Morgan Stanley vs Twitter: Interview Question Comparison
Compare coding interview questions at Morgan Stanley and Twitter — difficulty levels, topic focus, and preparation strategy.
When preparing for technical interviews, company-specific patterns matter more than general algorithm knowledge. Morgan Stanley and Twitter both appear in the "53 questions" bracket on CodeJeet, but the distribution of difficulty and the focus of those questions differ significantly, pointing to distinct interview philosophies.
Question Volume and Difficulty
Both companies have 53 tagged questions, but the difficulty breakdown reveals their priorities.
Morgan Stanley (E13/M34/H6) employs a middle-heavy strategy. With 34 Medium questions (64% of its total), the interview is designed to consistently assess competent, reliable problem-solving. The 13 Easy questions often serve as warm-ups or test fundamental coding clarity, while the 6 Hard questions likely probe deeper algorithmic thinking for specific roles. This distribution suggests a process that filters for strong, consistent performers rather than solely targeting algorithmic Olympiad-level skill.

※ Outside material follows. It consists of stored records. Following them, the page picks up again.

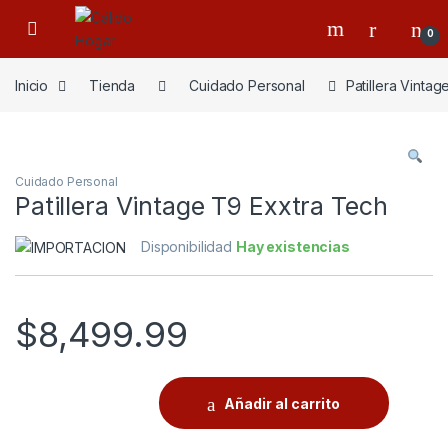
Skip to navigation
Skip to content
0
Inicio
Tienda
Cuidado Personal
Patillera Vinta
Cuidado Personal
Patillera Vintage T9 Exxtra Tech
Disponibilidad
Hay existencias
$
8,499.99
Añadir al carrito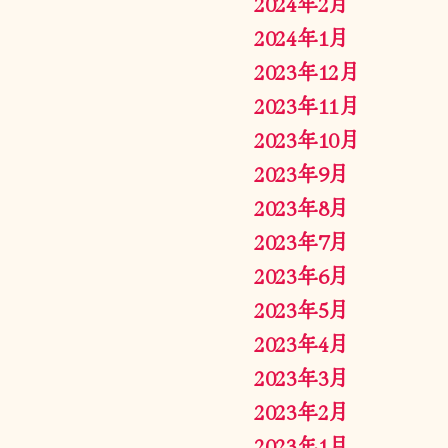
2024年2月
2024年1月
2023年12月
2023年11月
2023年10月
2023年9月
2023年8月
2023年7月
2023年6月
2023年5月
2023年4月
2023年3月
2023年2月
2023年1月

Twitter (E8/M33/H12) uses a more stringent filter. It has fewer Easy questions (8 vs. 13) and significantly more Hard questions (12 vs. 6). The Medium count is similar (33 vs. 34), but the increased Hard count indicates a greater expectation for candidates to tackle complex, scalable problems. This aligns with Twitter's engineering scale, where system design and optimizing performance under load are critical.
Topic Overlap
Both companies heavily emphasize Array, String, and Hash Table problems. These are foundational for assessing data manipulation, efficient lookup, and basic logic.
- Morgan Stanley's fourth most-tagged topic is Dynamic Programming (DP). This is a key differentiator. DP problems (e.g., knapsack, longest common subsequence, coin change) test mathematical modeling, optimization, and recursive thinking—skills highly relevant to quantitative finance and risk analysis.
# Example DP: Coin Change (Minimum coins)
def coinChange(coins, amount):
dp = [float('inf')] * (amount + 1)
dp[0] = 0
for i in range(1, amount + 1):
for coin in coins:
if coin <= i:
dp[i] = min(dp[i], dp[i - coin] + 1)
return dp[amount] if dp[amount] != float('inf') else -1
- Twitter's fourth topic is Design. This encompasses both Object-Oriented Design (OOD) and System Design (SD). Expect questions on designing scalable services (e.g., a timeline, a tweet search), data structures like Twitter's own "Snowflake" ID generator, or class hierarchies for a social media feature. This reflects the core software product engineering focus.
Which to Prepare for First
Your preparation priority should be dictated by your target role and the foundational skills required.
Prepare for Morgan Stanley first if: You are targeting quantitative, analytical, or backend roles where algorithmic optimization is paramount. The strong DP focus requires dedicated, deep practice. Mastering the Medium-heavy question set will build the consistency needed for their process. Use the Morgan Stanley question list to drill into DP and array/string manipulation.
Prepare for Twitter first if: You are aiming for a product-oriented or full-stack software engineering role where scalability is a daily concern. The higher proportion of Hard problems means you need to be comfortable with complex algorithms and be ready to discuss design trade-offs. Use the Twitter question list to practice Hard problems and integrate design thinking into your solutions.
General strategy: Start with the company whose core topics (DP vs. Design) better match your current strengths. This builds confidence. Then, tackle the other to broaden your skill set. The shared focus on Array, String, and Hash Table problems means 60-70% of your core algorithmic practice is transferable between the two.